Машина не пострадала. Стояла тут же, забросанная землей, глиной, кирпичной крошкой.
Решили воспользоваться ночными часами, чтобы продолжать путь, теперь уже на Москву. Уму непостижимо, как удалось их шофёру миновать все ловушки: воронки, в которых легко можно было похоронить трехтонный грузовик, каменные завалы, пересекающие улицы, вставшие на дыбы трамвайные вагоны и вывороченные рельсы, превратившиеся в стальные челюсти капканов. И всюду полыхали пожары, которые никто уже не пытался тушить.
Уже на выезде из Минска вторглись в огненный тоннель — жарко горели деревянные домики по обеим сторонам улицы и причудливые языки огня, как ветви кумачовых деревьев, покачивались и смыкались над головой.
Только под утро выбрались на магистраль Минск — Москва. Перед глазами предстала уже знакомая картина: шоссе шевелилось, дышало, разговаривало. В сумраке предрассветного часа многочисленный поток идущих почти сливался с графитной лентой асфальта. А позади пылал Минск, и небо над ним было слепяще-красным, словно при восходе солнца.

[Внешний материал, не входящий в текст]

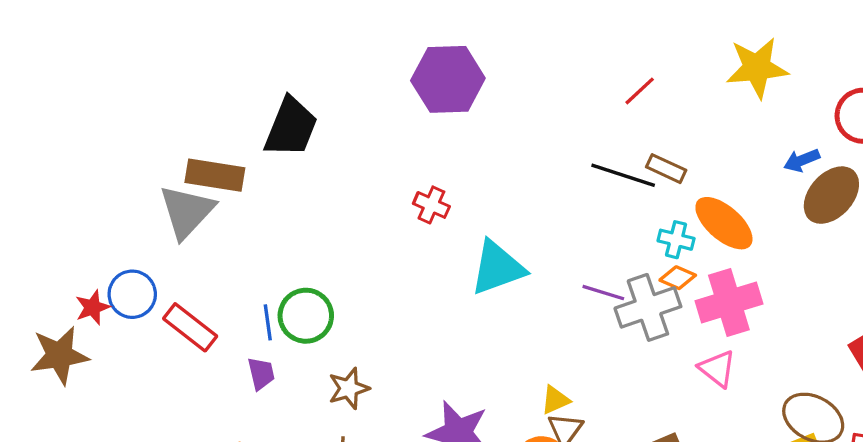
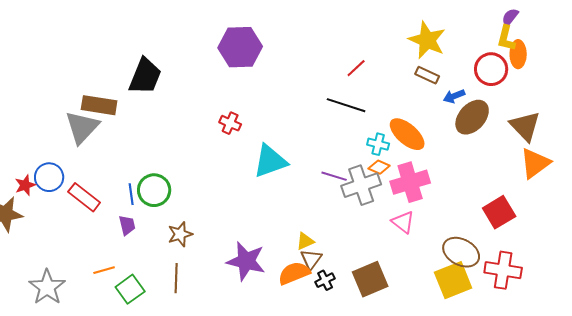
yellow star: (757, 68) -> (427, 40), turned 30
red line: (640, 91) -> (356, 68), moved
brown rectangle: (666, 169) -> (427, 75), moved

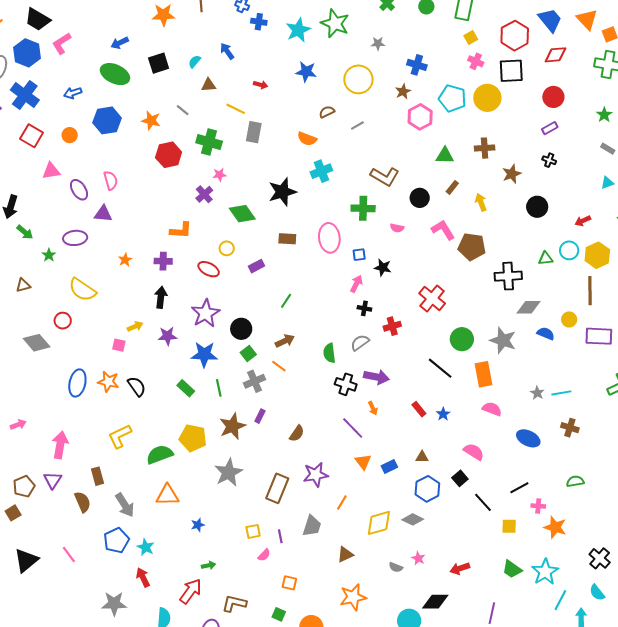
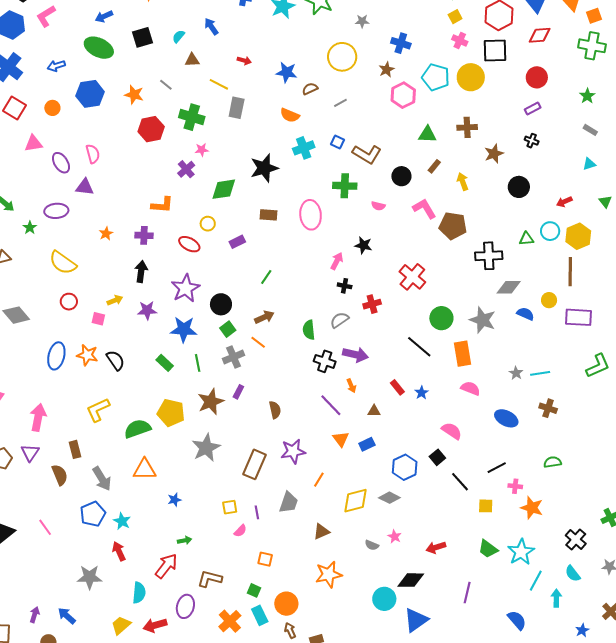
blue star: (306, 72) -> (287, 72), moved
green diamond: (242, 214) -> (224, 189), turned -64
blue square: (359, 255) -> (338, 142), moved, turned 32
red circle: (63, 321) -> (69, 302), moved
brown semicircle: (297, 433) -> (275, 410), turned -48
brown triangle: (422, 457) -> (374, 411), moved

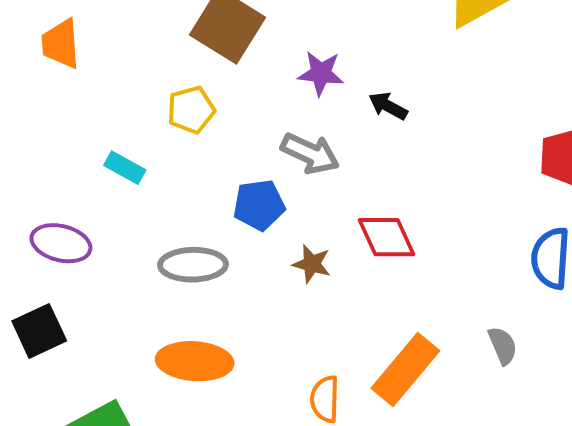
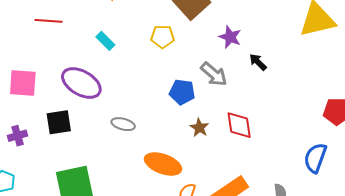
cyan rectangle: (125, 168) -> (105, 41), moved
purple ellipse: (61, 243) -> (81, 83), size x1.4
gray ellipse: (193, 265) -> (123, 124), moved, size x0.7
orange ellipse: (195, 361) -> (163, 164), moved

Когда сделали очередную остановку — что-то не ладилось с подачей горючего, — Венцлова вышел из машины и долго-долго смотрел на горящий город. Вот так, должно быть, выглядел Рим, подожжённый Нероном. «Но я-то не из числа поджигателей, — пытался успокоить себя Венцлова. — И эта страшная красота неистовствующего огня вызывает во мне только горечь и гнев. Горящий город отгородил меня от родины, от жены, от сына, от родных и друзей… Но всё ли делал я, как писатель, как деятель культуры, наконец, как советский гражданин, чтобы не допустить поджигателей на свою родину, чтобы предостеречь всех людей от фашистской опасности? Делал, конечно, делал, но… Мне кажется теперь, что мог бы сделать еще больше, гораздо больше. Я-то знал фашизм. Не теоретически, не по книгам, а непосредственно, сталкиваясь с ним каждодневно, ежечасно на протяжении почти четырнадцати лет сметоновской диктатуры. И я мог бы еще больше и еще ярче рассказать о нем советскому народу…»
И может быть, именно в эти мгновения, здесь, на развилке шоссе, писатель и народный комиссар, беспартийный литовский интеллигент Антанас Венцлова решил, что нет для него иного пути, чем тот, по которому шли Капсукас и Каролис Пожела, по которому идут сейчас Палецкис, Снечкус, Гедвилас и тысячи других литовских коммунистов. Пойти вместе с ними и в полной мере разделить ту тяжкую ответственность за настоящее и будущее, которую они добровольно приняли на себя.
И еще одно летучее совещание. Что же будем делать? Не возвращаться же назад, чтобы сразу попасть гитлеровцам в зубы.